Filipe Raposo und Rita Maria gastieren im Alten Rathaus
Rhythmisch über Stock und Stein

sCHÖPPINGEN -

Wenn zwei Musikbegeisterte aus Lissabon stammen und sich 4000 Kilometer nordöstlich in Stockholm begegnen, wenn sie zudem in die Kultur außereuropäischer Länder eingetaucht sind, wenn sie ihr erstes gemeinsames Album „Live in Oslo“ aufnehmen – dann ist es ja beinahe zwangsläufig, dass sie früher oder später im Alten Rathaus in Schöppingen auftreten, oder? Filipe Raposo und Rita Maria gastierten dort am Freitagabend im Rahmen des Münsterland-Festivals.

Sonntag, 10.11.2019, 19:00 Uhr aktualisiert: 10.11.2019, 19:06 Uhr
Musikalisch ein Herz und eine Seele: Pianist Filipe Raposo und Sängerin Rita Maria in Aktion.
Musikalisch ein Herz und eine Seele: Pianist Filipe Raposo und Sängerin Rita Maria in Aktion.
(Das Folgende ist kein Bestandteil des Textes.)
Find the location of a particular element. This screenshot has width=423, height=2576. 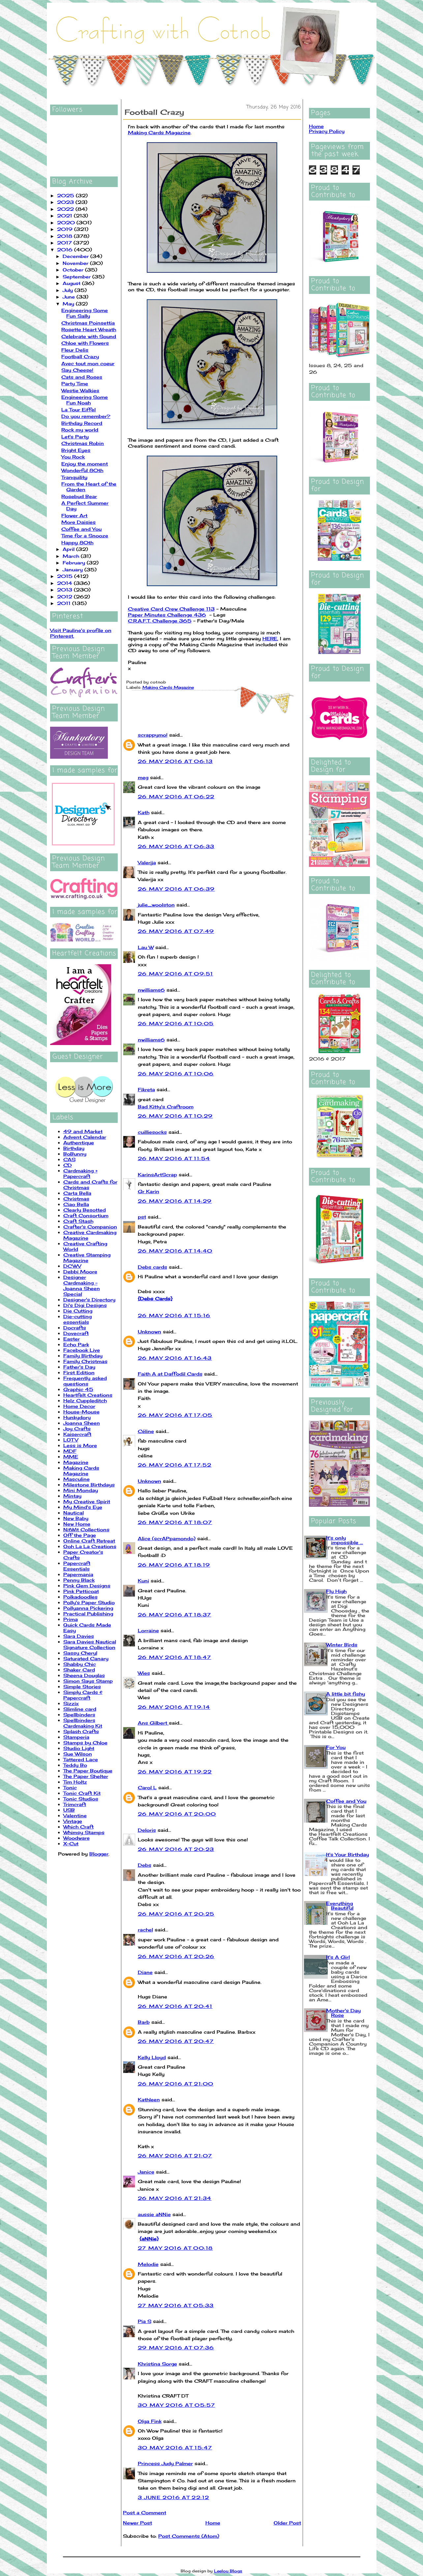

Crafter's Companion is located at coordinates (90, 1226).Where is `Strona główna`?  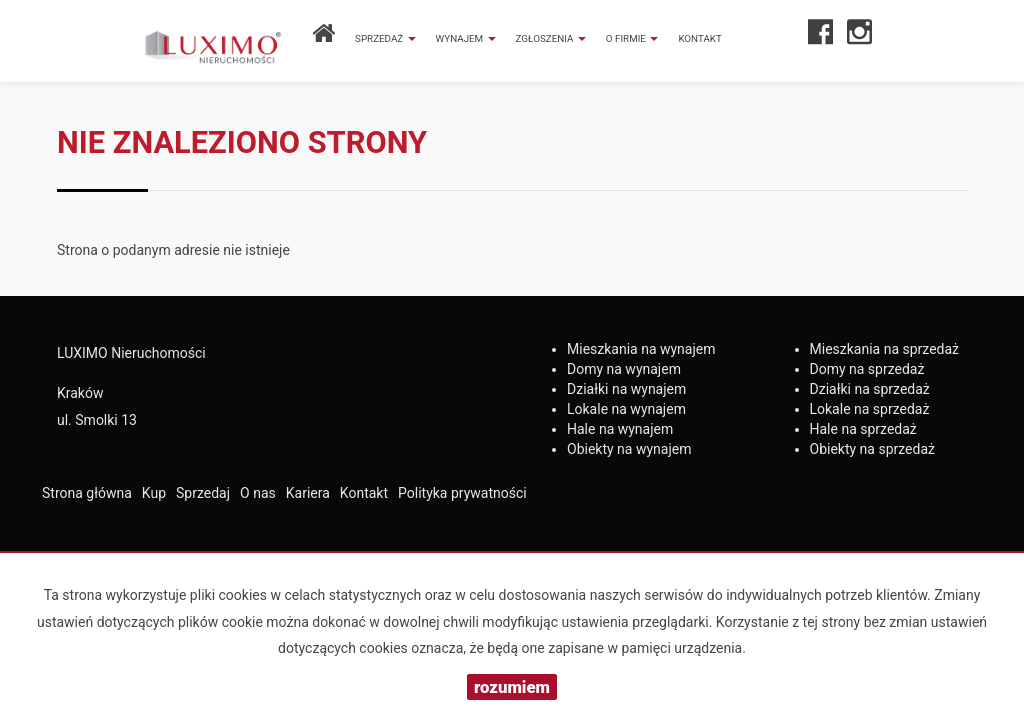
Strona główna is located at coordinates (87, 493).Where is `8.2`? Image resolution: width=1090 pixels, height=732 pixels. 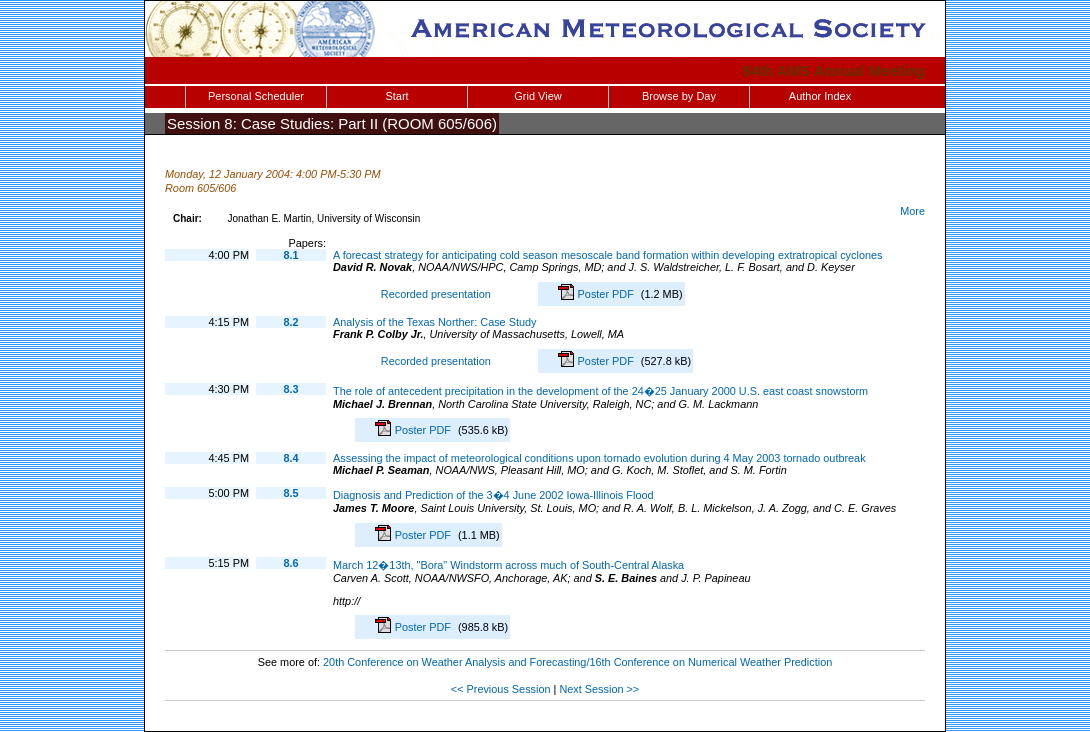 8.2 is located at coordinates (290, 322).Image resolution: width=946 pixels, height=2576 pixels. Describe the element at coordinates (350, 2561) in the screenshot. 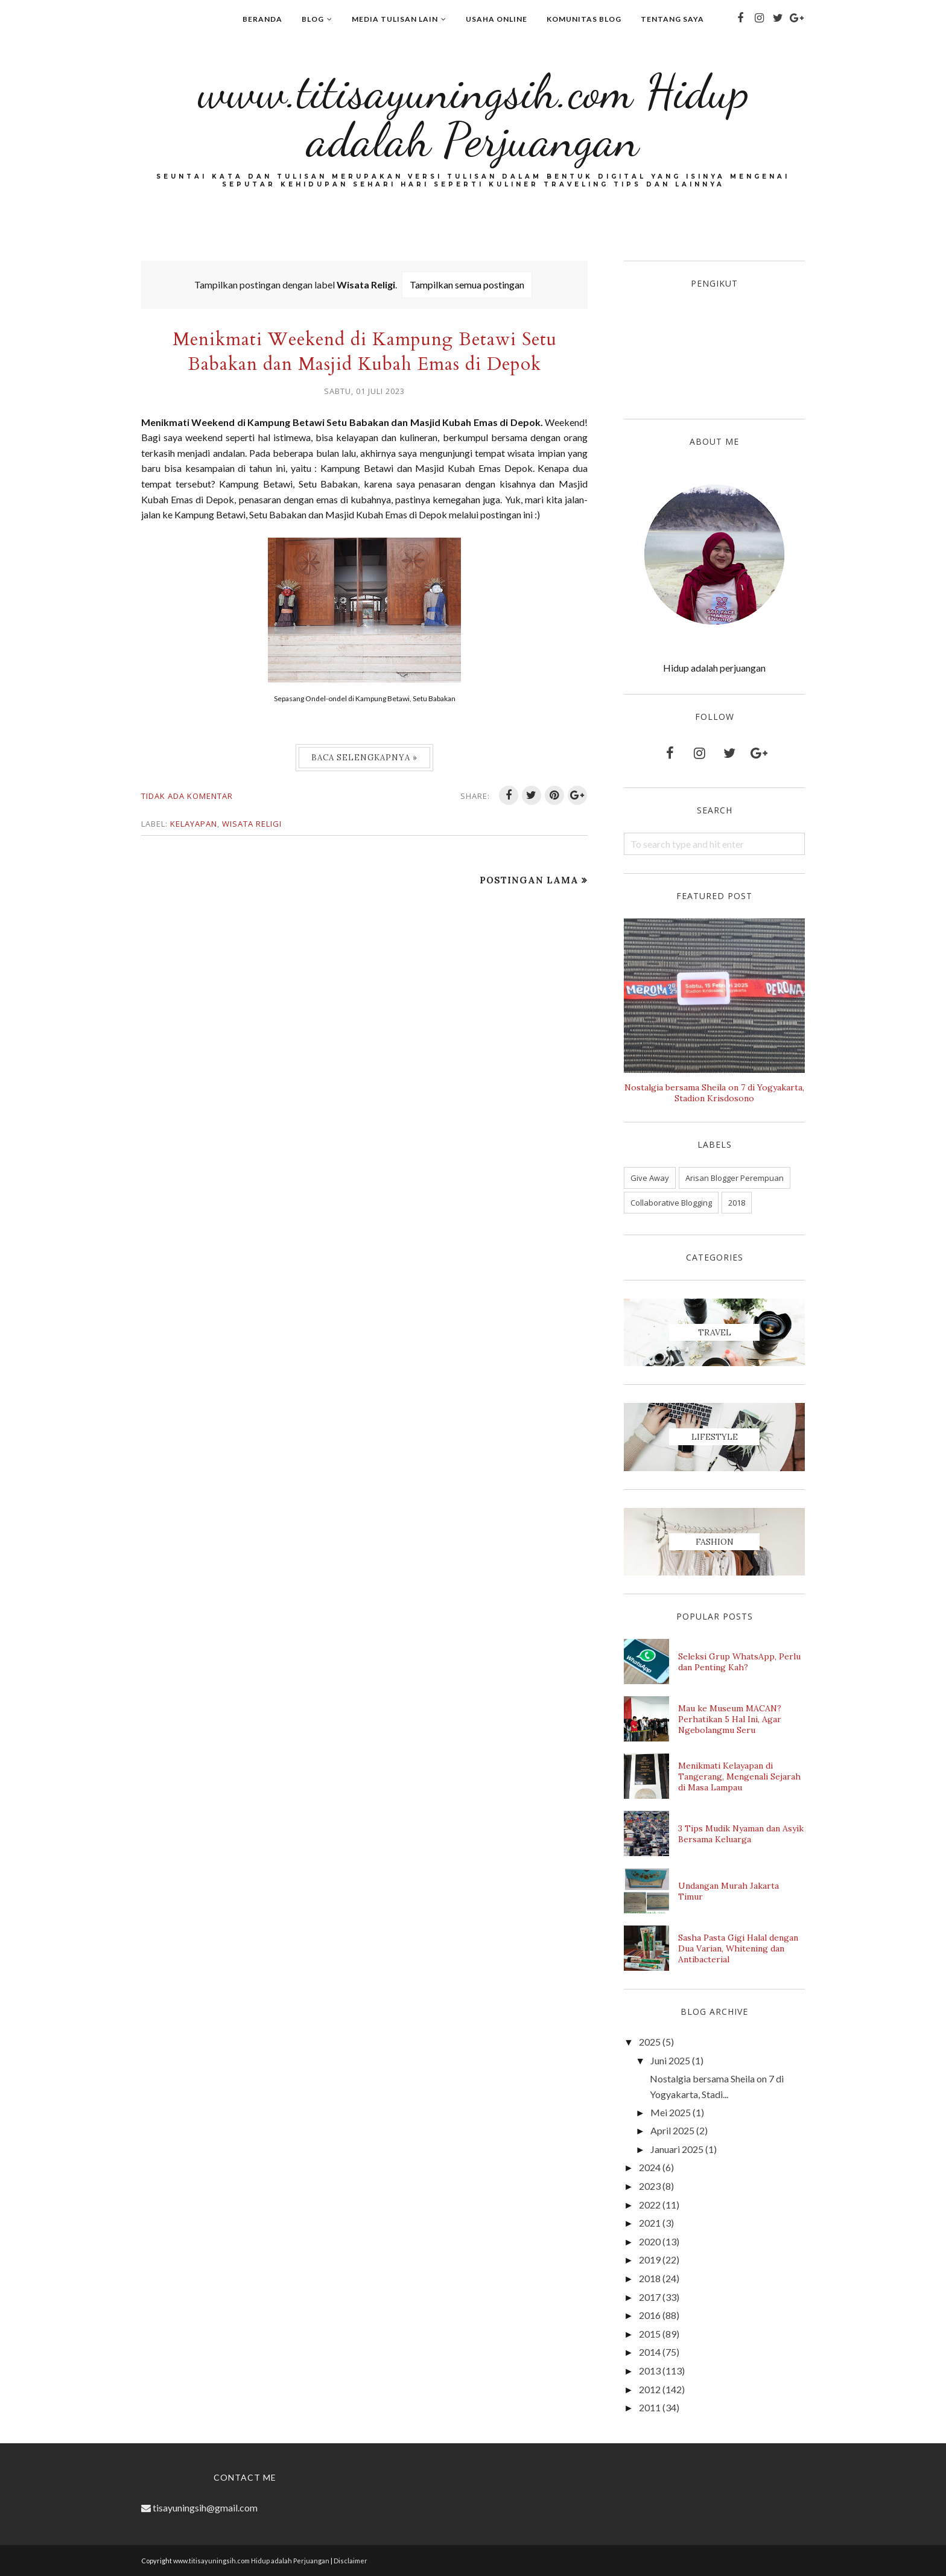

I see `Disclaimer` at that location.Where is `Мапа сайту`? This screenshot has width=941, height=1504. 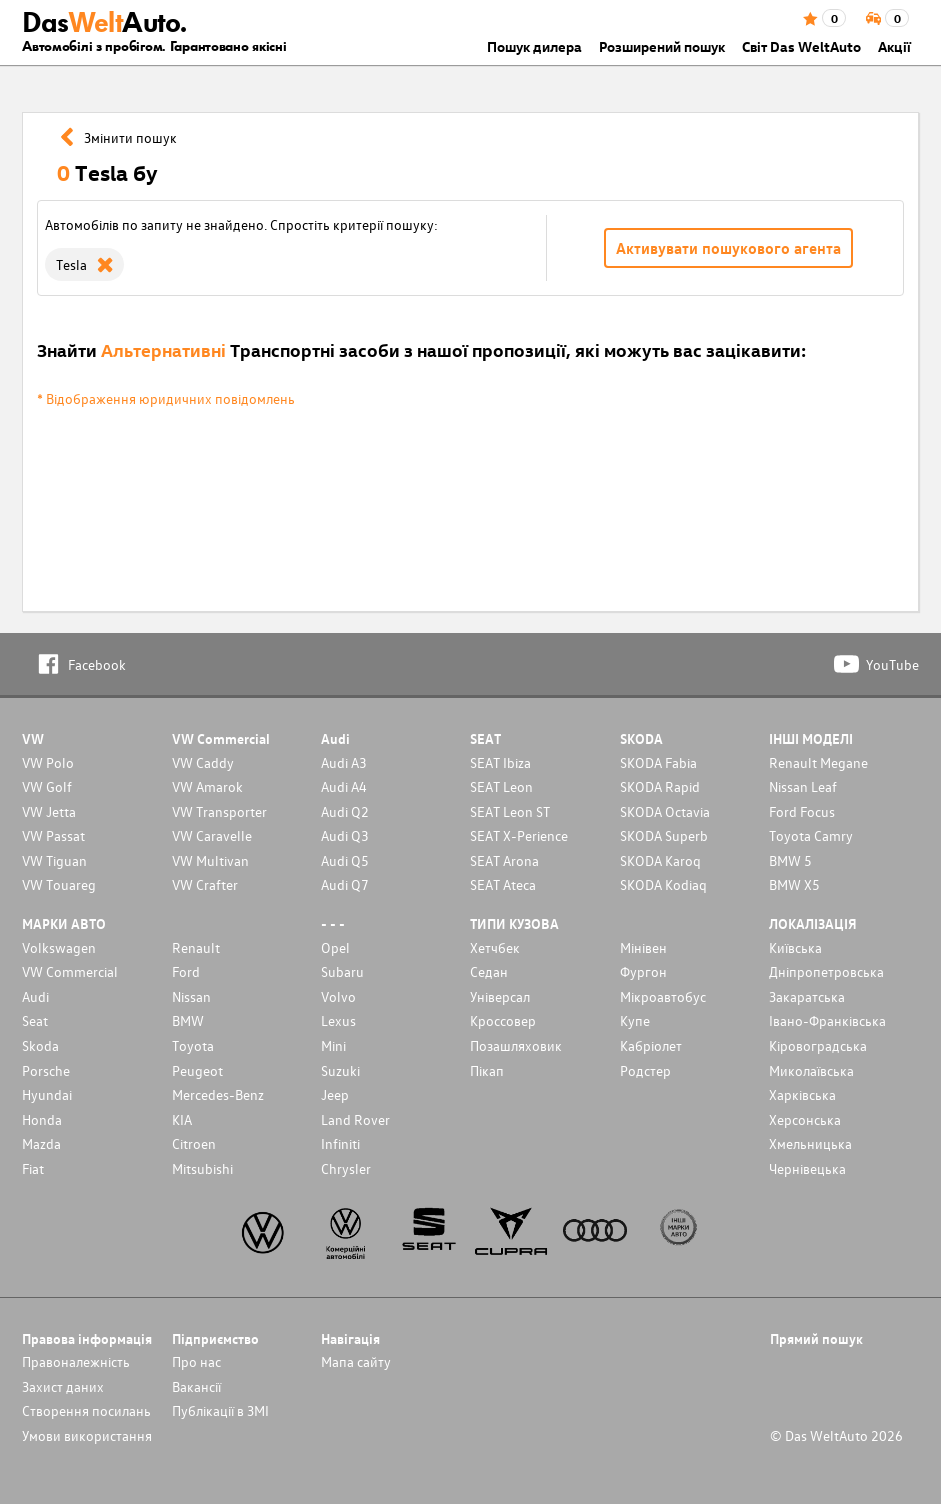
Мапа сайту is located at coordinates (356, 1361).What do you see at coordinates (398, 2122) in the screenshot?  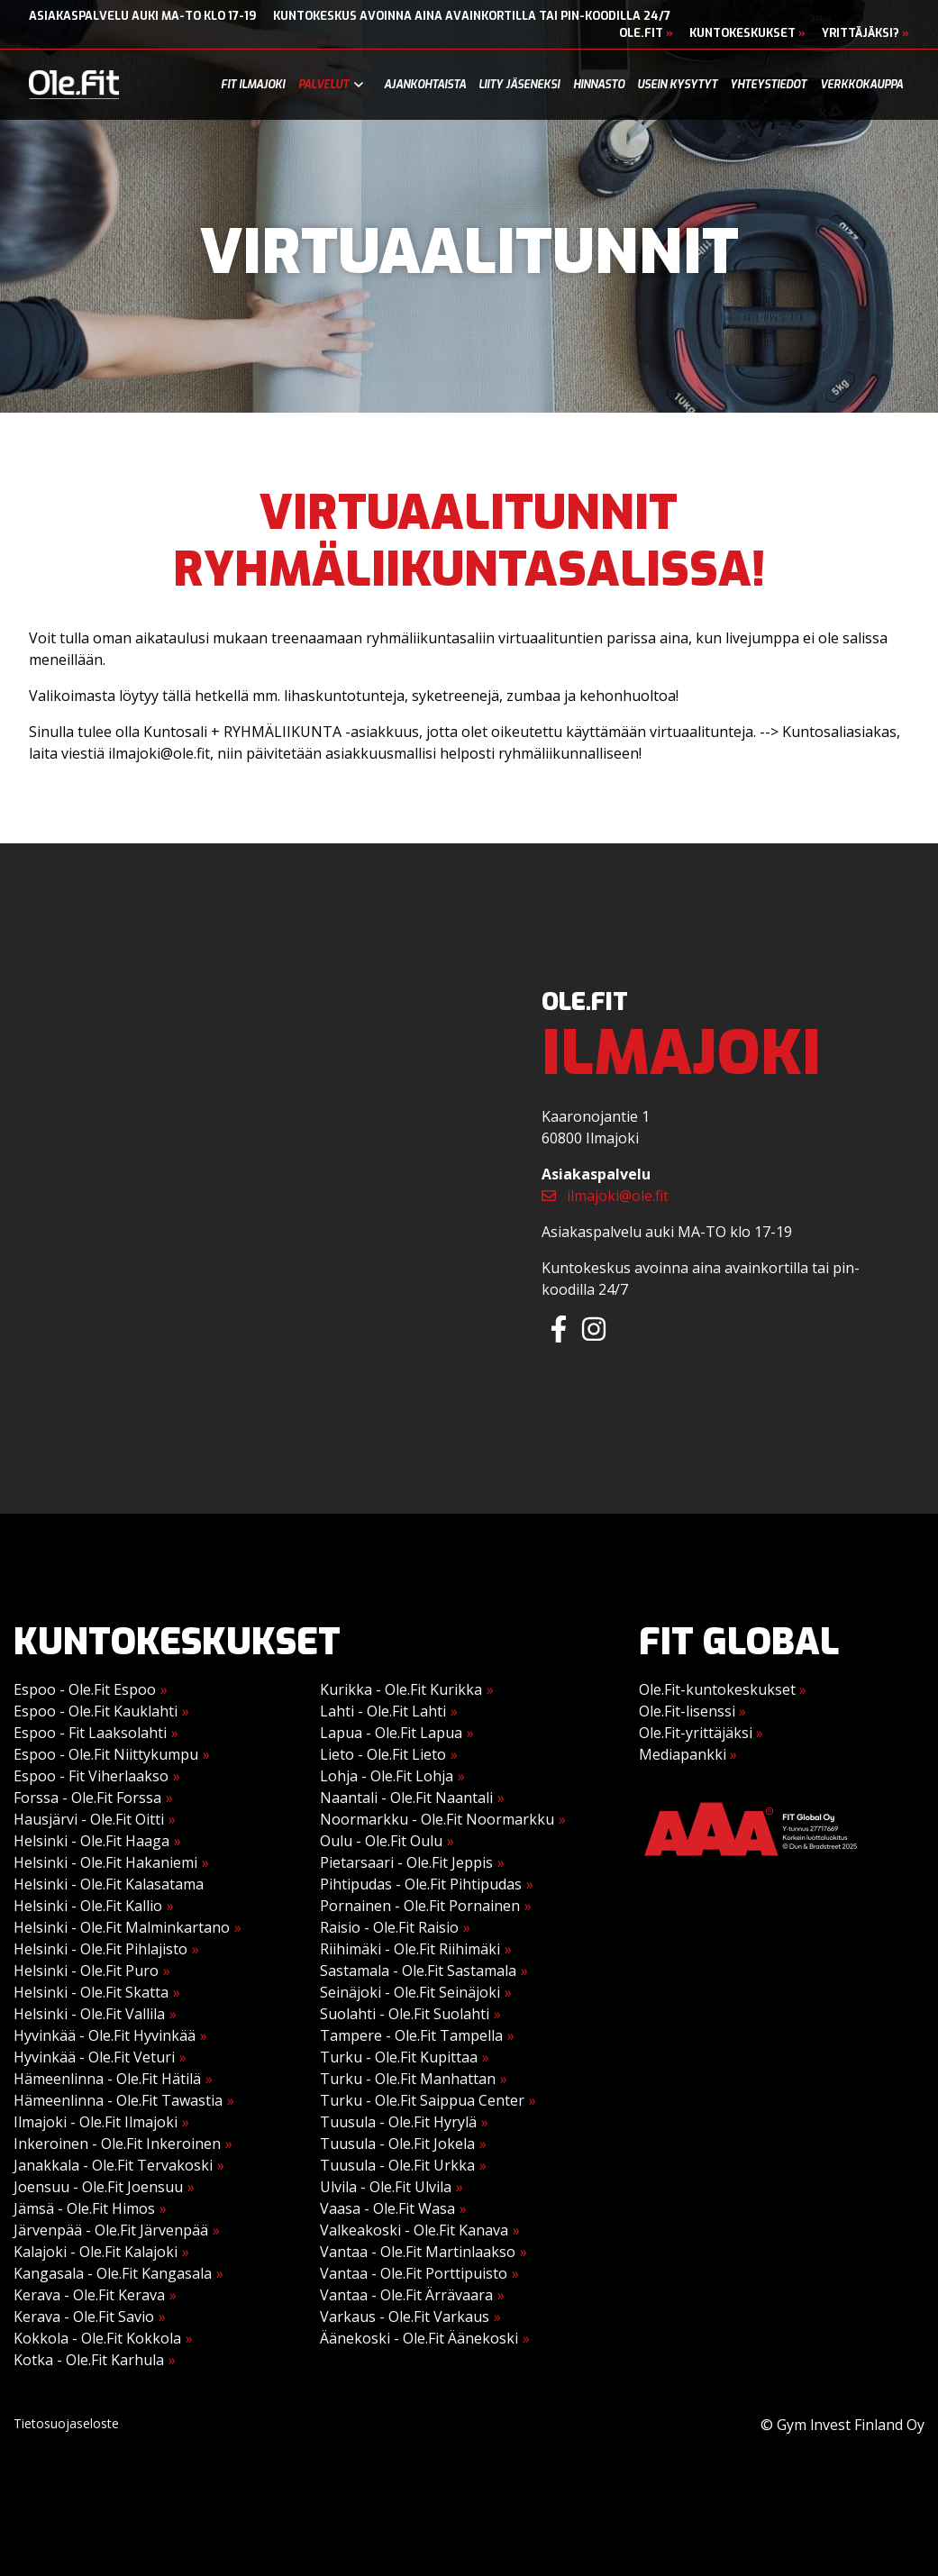 I see `Tuusula - Ole.Fit Hyrylä` at bounding box center [398, 2122].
Foto: Martin Borck

Ihr Suchen nach Einflüssen und Finden von eigenem Ausdruck merkt man ihrem Programm an: Filipe Raposo am Flügel ist im Jazz bewandert – aber er kennt sich hörbar auch mit Formen der barocken Suite und Oper aus. Dass sich auch aus diesen Formen swingender Jazz entwickeln lässt, hat schon Jacques Loussier bewiesen. Filipe Raposo fand eine eigene Art der musikalischen Metamorphose. Wobei Rita Maria eine große Rolle spielte: Ihre Stimme verschmolz mit der melodischen Hauptlinie des Klaviers, füllte so das Tonvolumen. Gemeinsam ging es rhythmisch über Stock und Stein. Und das nicht nur bei den raschen Stücken, deren barock-angehauchte Intros mit der Erwartungshaltung der Zuhörer spielten.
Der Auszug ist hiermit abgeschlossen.